INSTRUCTIONS FOR THE TASK: Could you output the entries that follow exactly, omitting any pictures they contain?

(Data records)
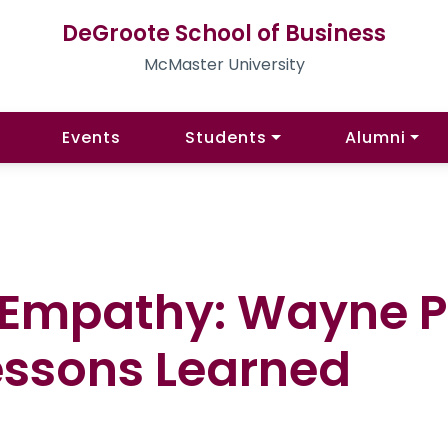
DeGroote School of Business
McMaster University
Events
Students
Alumni
 Empathy: Wayne P
essons Learned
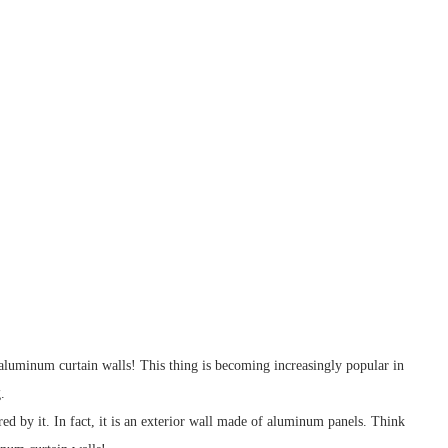
 - aluminum curtain walls! This thing is becoming increasingly popular in
.
ed by it. In fact, it is an exterior wall made of aluminum panels. Think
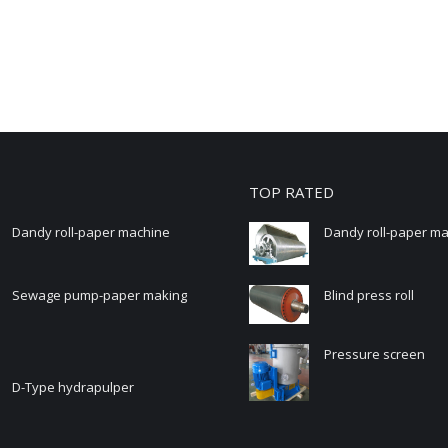
TOP RATED
Dandy roll-paper machine
Dandy roll-paper m
Sewage pump-paper making
Blind press roll
Pressure screen
D-Type hydrapulper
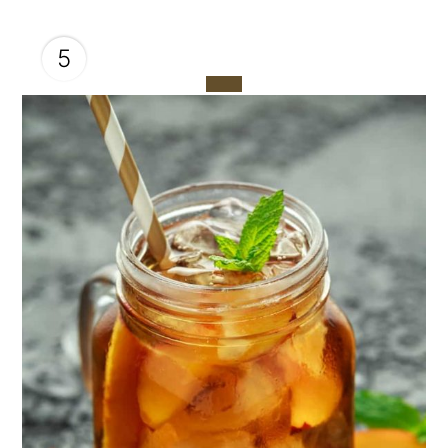
5
CREATE
PINTEREST
PIN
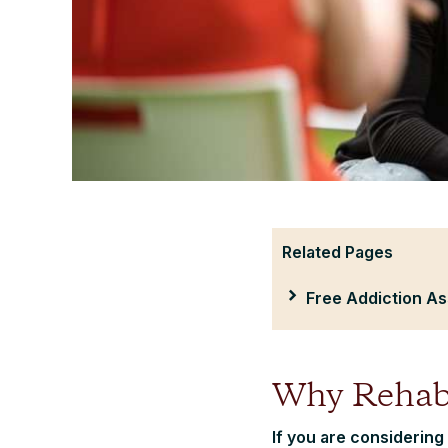
Related Pages
Free Addiction A
Why Rehab
If you are considering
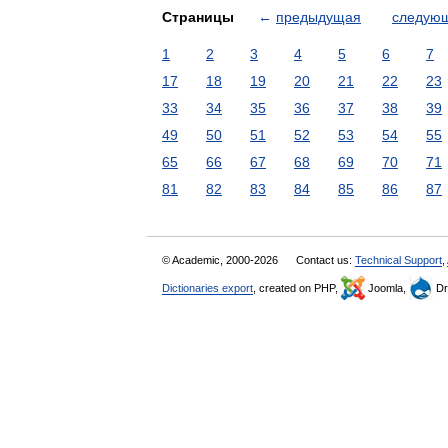
Страницы
←
предыдущая
следую
1
2
3
4
5
6
7
17
18
19
20
21
22
23
33
34
35
36
37
38
39
49
50
51
52
53
54
55
65
66
67
68
69
70
71
81
82
83
84
85
86
87
© Academic, 2000-2026
Contact us:
Technical Support
,
Dictionaries export
, created on PHP,
Joomla,
Dr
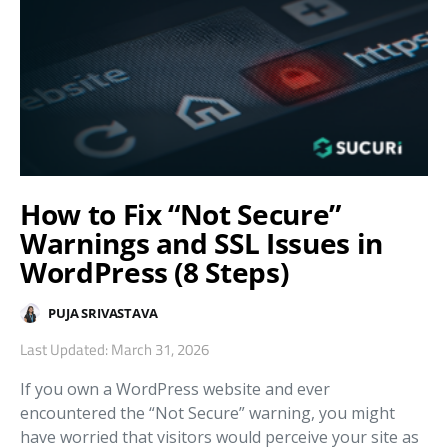
How to Fix “Not Secure”
Warnings and SSL Issues in
WordPress (8 Steps)
PUJA SRIVASTAVA
Last Updated: March 31, 2026
If you own a WordPress website and ever
encountered the “Not Secure” warning, you might
have worried that visitors would perceive your site as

RESULT:
DeGroote School of Business
McMaster University
Events
Students
Alumni
 Empathy: Wayne P
essons Learned
 - aluminum curtain walls! This thing is becoming increasingly popular in
.
ed by it. In fact, it is an exterior wall made of aluminum panels. Think
TOP RATED
Dandy roll-paper machine
Dandy roll-paper m
Sewage pump-paper making
Blind press roll
Pressure screen
D-Type hydrapulper
5
CREATE
PINTEREST
PIN
Related Pages
Free Addiction A
Why Rehab
If you are considering
Страницы
←
предыдущая
следую
1
2
3
4
5
6
7
17
18
19
20
21
22
23
33
34
35
36
37
38
39
49
50
51
52
53
54
55
65
66
67
68
69
70
71
81
82
83
84
85
86
87
© Academic, 2000-2026
Contact us:
Technical Support
,
Dictionaries export
, created on PHP,
Joomla,
Dr
How to Fix “Not Secure”
Warnings and SSL Issues in
WordPress (8 Steps)
PUJA SRIVASTAVA
Last Updated: March 31, 2026
If you own a WordPress website and ever
encountered the “Not Secure” warning, you might
have worried that visitors would perceive your site as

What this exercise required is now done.